Ernst pulled Aksinya closer, “Dearest Aksinya, I know your answer before you speak it, and I’m here to take you home with me.”

Sister Margarethe gave a gasp.  The novice nuns gasped.

Aksinya pushed him back again, “My answer?  You know it before I even speak it?  You are a bit too forward and presumptuous, sir.”

“Today, I received your letter in response to mine, and the joy of my heart knows no bounds.  But your attentions the other evening spoke more strongly than any letter or any words you might say.”

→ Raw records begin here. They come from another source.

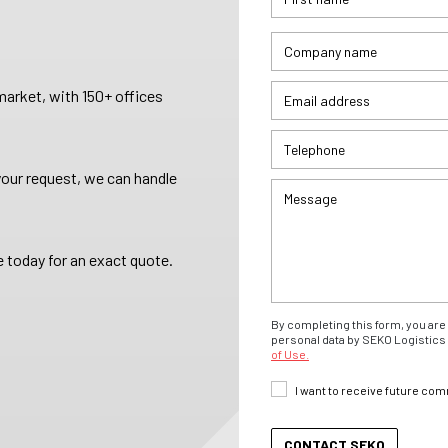
arket, with 150+ offices
your request, we can handle
 today for an exact quote.
By completing this form, you are 
personal data by SEKO Logistics 
of Use.
I want to receive future co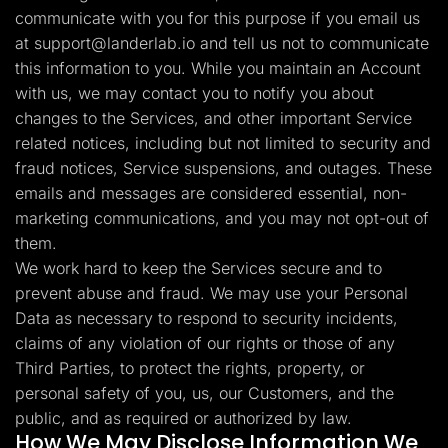
communicate with you for this purpose if you email us
at
support@landerlab.io
and tell us not to communicate
this information to you. While you maintain an Account
with us, we may contact you to notify you about
changes to the Services, and other important Service
related notices, including but not limited to security and
fraud notices, Service suspensions, and outages. These
emails and messages are considered essential, non-
marketing communications, and you may not opt-out of
them.
We work hard to keep the Services secure and to
prevent abuse and fraud. We may use your Personal
Data as necessary to respond to security incidents,
claims of any violation of our rights or those of any
Third Parties, to protect the rights, property, or
personal safety of you, us, our Customers, and the
public, and as required or authorized by law.
How We May Disclose Information We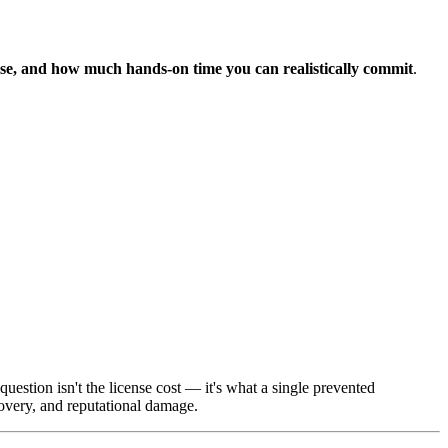
ise, and how much hands-on time you can realistically commit
.
estion isn't the license cost — it's what a single prevented
very, and reputational damage.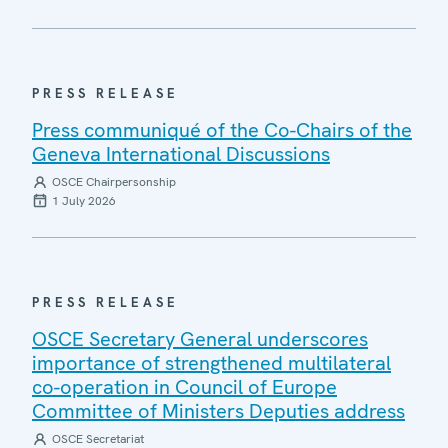
PRESS RELEASE
Press communiqué of the Co-Chairs of the
Geneva International Discussions
OSCE Chairpersonship
1 July 2026
PRESS RELEASE
OSCE Secretary General underscores
importance of strengthened multilateral
co-operation in Council of Europe
Committee of Ministers Deputies address
OSCE Secretariat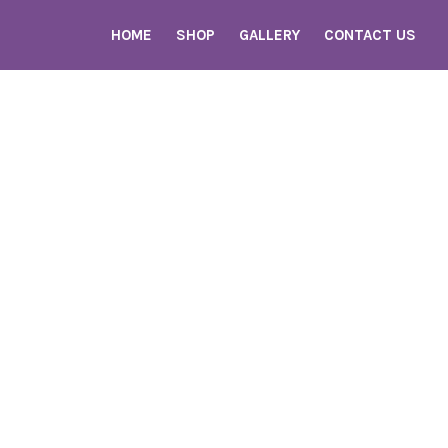
HOME
SHOP
GALLERY
CONTACT US
Home
Shop
Gallery
Contact Us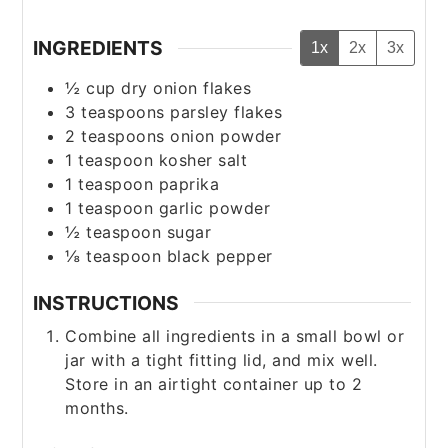
INGREDIENTS
1x
2x
3x
½
cup
dry onion flakes
3
teaspoons
parsley flakes
2
teaspoons
onion powder
1
teaspoon
kosher salt
1
teaspoon
paprika
1
teaspoon
garlic powder
½
teaspoon
sugar
⅛
teaspoon
black pepper
INSTRUCTIONS
Combine all ingredients in a small bowl or
jar with a tight fitting lid, and mix well.
Store in an airtight container up to 2
months.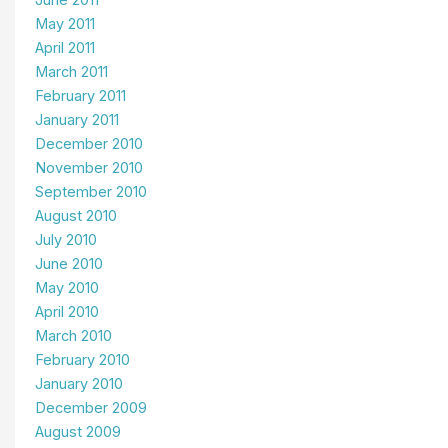
June 2011
May 2011
April 2011
March 2011
February 2011
January 2011
December 2010
November 2010
September 2010
August 2010
July 2010
June 2010
May 2010
April 2010
March 2010
February 2010
January 2010
December 2009
August 2009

Aksinya’s voice raised, “My attentions?”

Ernst stared at her with a puzzled look, “Yes, your attentions.”

Asmodeus grinned.

Aksinya stepped back and almost tripped over her chair, “I don’t have any idea what you are talking about, Ernst von Taaffe.”

Ernst continued to stare possessively at Aksinya.  His eyes swept up and down her body in a very intimate glance. 

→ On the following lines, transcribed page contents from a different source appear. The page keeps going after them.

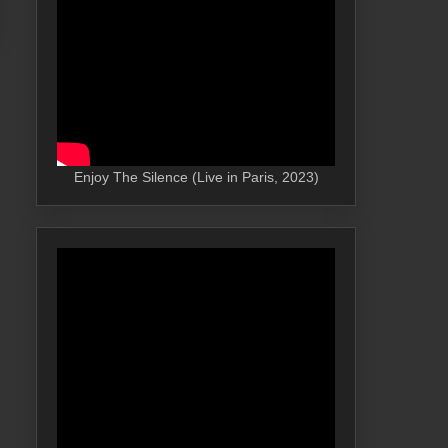
Enjoy The Silence (Live in Paris, 2023)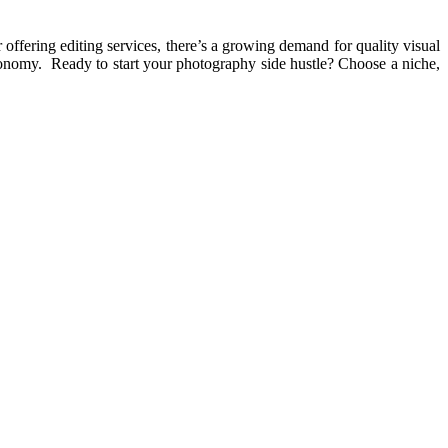
offering editing services, there’s a growing demand for quality visual
economy. Ready to start your photography side hustle? Choose a niche,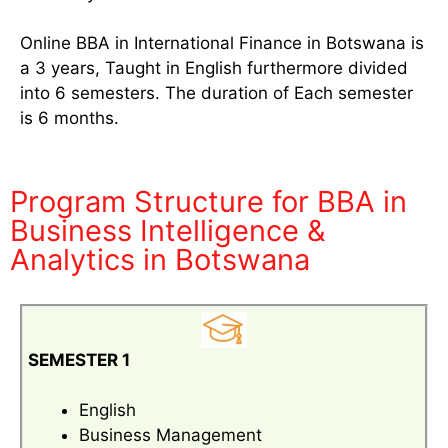
Online BBA in International Finance in Botswana is
a 3 years, Taught in English furthermore divided
into 6 semesters. The duration of Each semester
is 6 months.
Program Structure for BBA in
Business Intelligence &
Analytics in Botswana
SEMESTER 1
English
Business Management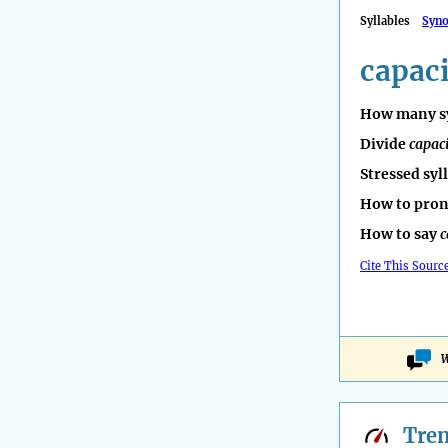
Syllables
Syn
capaci
How many sy
Divide
capac
Stressed syl
How to pro
How to say
c
Cite This Sourc
W
Tre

Aksinya was suddenly filled with desire.  She immediately pushed any such thoughts out of her mind.  She glanced at the demon, then back at Ernst.  Only she seemed to realize Asmodeus was in the room with them at all.  Aksinya’s voice turned suddenly hard, “Sister Margarethe, leave us.  Take the novices with you.  I need to speak to Ernst privately.”

Natalya began to rise.

Aksinya didn’t turn, “Lady Natalya, you may remain.  I am in great need of a chaperone.”

Ernst laughed, “In need of a chaperone?  I think not, but dear lady, I will accede to your will.”

Sister Margarethe and the novice nuns reluctantly departed the room.  Sister Margarethe halted a moment beside the door.

Aksinya raised her head, “Please close the door to the parlor, Sister Margarethe.”


Everyone, including the reader, is set for this moment.  We know Aksinya will give her answer to Ernst.  We also know something more must happen.  The problem is that the reader and the characters have no idea what will happen.  They guess what might have happened, but they are not certain.  They know that Natalya did something and the demon did something and somehow Ernst is caught up in it, but no one except Natalya and the demon knows what really went on.  We wait for the revelation and now we get clues.  Still, we can't be sure what they mean.  What does Natalya's look mean.  What does Ernst's statements about Aksinya's attentions and letter mean.  Remember who was collecting the post?
 
The following is a question asked by one of my readers. I'm going to address this over time: I am awaiting for you to write a detailed installment on identifying, and targeting your audience, or audiences...ie, multi-layered story, for various audiences...like CS Lewis did. JustTake care, and keep up the writing; I am enjoying it, and learning a lot.